«Hay etapas que tienen que ser vividas en un determinado momento»

De La  Gran Piñata llega a Temperley para tocar por primera vez en Auditorio Sur, la fecha es el próximo 5 de agosto y será una noche tan especial como las que vienen viviendo a lo largo de 2017. Charlamos con Panter y repasamos varios puntos que marcan una distinción en la manera de trabajar y en la responsabilidad de llevar a cabo un proyecto de manera profesional.

Llegan a un nuevo espacio para la banda, y en el último tiempo esto se repite seguido, cuales son los puntos que deben tener en cuenta para un show así?

Los mismos que siempre, tratar de estar a la altura de las circunstancias. En principio hay que asegurarse que el lugar y la organización estén en condiciones óptimas para poder realizar el show en paz. Que estén dadas las condiciones, como para que la mayor preocupación ese día sea que todo salga como estuvo planeado, no nos gusta improvisar el día del recital.

La relación del público de La Piñata con la banda a veces excede lo incondicional. ¿A qué atribuyen este fenómeno del cual gozan una contada cantidad de bandas?

Eso quizás habría que preguntárselo a los seguidores de la banda, nosotros desde nuestra parte los disfrutamos e intentamos corresponder a ese cariño intentando mejorar cada vez en algo nuestros recitales.

«El equilibrio entre los opuestos» les permitió llegar a muchos oídos, y es la placa que más viajes les permitió hacer. ¿Entienden que esto es fruto de la maduración de la vida de DLGP o a algo puntual de las composiciones?

El equilibrio entre los opuestos nos hizo llegar a un montón de gente que antes por ahí había escuchado a la banda, pero no le había llegado. Creo que con la propia evolución de la música vino una evolución en cuanto al público. Las composiciones fueron madurando consecuentemente con nuestra propia maduración, entre las primeras canciones y las últimas hay más de diez años de diferencia y naturalmente, eso se nota.

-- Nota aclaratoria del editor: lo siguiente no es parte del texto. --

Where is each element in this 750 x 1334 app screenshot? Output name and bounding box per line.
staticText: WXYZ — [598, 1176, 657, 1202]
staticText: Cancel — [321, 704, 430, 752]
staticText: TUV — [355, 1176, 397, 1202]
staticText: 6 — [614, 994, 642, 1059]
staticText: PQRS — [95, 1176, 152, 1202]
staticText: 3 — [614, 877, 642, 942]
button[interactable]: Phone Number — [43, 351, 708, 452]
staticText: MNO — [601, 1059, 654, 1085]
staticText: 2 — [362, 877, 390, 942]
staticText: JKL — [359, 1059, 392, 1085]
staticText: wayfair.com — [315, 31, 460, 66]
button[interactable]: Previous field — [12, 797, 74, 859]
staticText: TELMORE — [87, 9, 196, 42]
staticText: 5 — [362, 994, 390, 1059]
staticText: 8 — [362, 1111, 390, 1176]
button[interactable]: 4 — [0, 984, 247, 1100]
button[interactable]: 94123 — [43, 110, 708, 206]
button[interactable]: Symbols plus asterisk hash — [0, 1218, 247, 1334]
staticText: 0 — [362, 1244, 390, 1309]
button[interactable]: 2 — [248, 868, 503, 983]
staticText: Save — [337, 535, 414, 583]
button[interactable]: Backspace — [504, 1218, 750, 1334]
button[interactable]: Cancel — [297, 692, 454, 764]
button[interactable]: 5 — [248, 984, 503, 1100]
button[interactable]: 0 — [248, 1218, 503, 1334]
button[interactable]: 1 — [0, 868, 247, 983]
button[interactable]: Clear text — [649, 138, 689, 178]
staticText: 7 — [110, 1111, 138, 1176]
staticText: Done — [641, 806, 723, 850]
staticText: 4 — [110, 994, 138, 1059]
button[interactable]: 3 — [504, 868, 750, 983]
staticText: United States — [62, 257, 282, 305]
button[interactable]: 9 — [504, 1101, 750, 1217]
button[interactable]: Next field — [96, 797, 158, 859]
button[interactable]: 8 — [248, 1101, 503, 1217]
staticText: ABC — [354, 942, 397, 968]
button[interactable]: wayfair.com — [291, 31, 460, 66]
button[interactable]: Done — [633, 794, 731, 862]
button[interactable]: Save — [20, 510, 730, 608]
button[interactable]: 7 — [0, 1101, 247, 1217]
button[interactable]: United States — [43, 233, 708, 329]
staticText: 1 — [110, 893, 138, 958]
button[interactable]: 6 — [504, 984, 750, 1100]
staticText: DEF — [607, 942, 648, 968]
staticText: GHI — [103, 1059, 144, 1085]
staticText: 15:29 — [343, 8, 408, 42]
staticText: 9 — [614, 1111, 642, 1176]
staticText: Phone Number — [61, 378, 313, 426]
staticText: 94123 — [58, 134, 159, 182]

En épocas de fugacidades y de situaciones de mucha vértigo, La Piñata se toma tiempo para dar cada uno de sus pasos. ¿Se sienten bichos raros a veces dentro de la escena? ¿Tienen un grupo de laburo que les recomiendo trabajar así?

Entendemos que existe una gran responsabilidad ligada a lo que hacemos, por eso creemos que hay etapas que tienen que ser vividas en un determinado momento. Pensamos que si te adelantas un par de casilleros, hay algo que te perdiste de aprender y eso no vuelve.
No nos sentimos bichos raros porque en nuestro grupo pensamos todos muy parecido, tratamos de hablar mucho entre nosotros y no comprar mucho lo que viene desde afuera.

La convocatoria es cada vez más importante en Capital, los espacios quedan chicos y se deben repetir funciones. ¿Sienten que faltan lugares de 3 mil personas para luego saltar a los grandes estadios cerrados? ¿Es algo que vienen sufriendo?

Faltan lugares si, pero en lugar de sufrir esa falta de espacios, estamos disfrutando el crecimiento en la convocatoria. Lo celebramos tocando más seguido y en mejores condiciones. Somos muy agradecidos de lo que estamos viviendo y estaremos felices si en algún momento llega el momento de tocar en estadios, mientras tanto, estamos viviendo con mucha intensidad el estar tocando en los teatros en los que hace cinco años soñábamos tocar.

¿Cuales son los pasos para la última parte del año? ¿Hay canciones nuevas en el corto plazo o es un punto que aún ni charlaron entre ustedes?

Tenemos diagramado el resto del año, a medida que se vayan confirmando los recitales vamos a ir anunciándolos en nuestra página web y las redes sociales, por el momento el gran paso es tocar en Auditorio Sur el 5 de agosto. En la sala están saliendo cosas nuevas pero todavía no hemos hablado de cuándo va a ver la luz algo de todo eso. Ojalá sea pronto, a medida que va tomando forma nos empieza a agarrar la ansiedad de tocar algo de todo eso en vivo.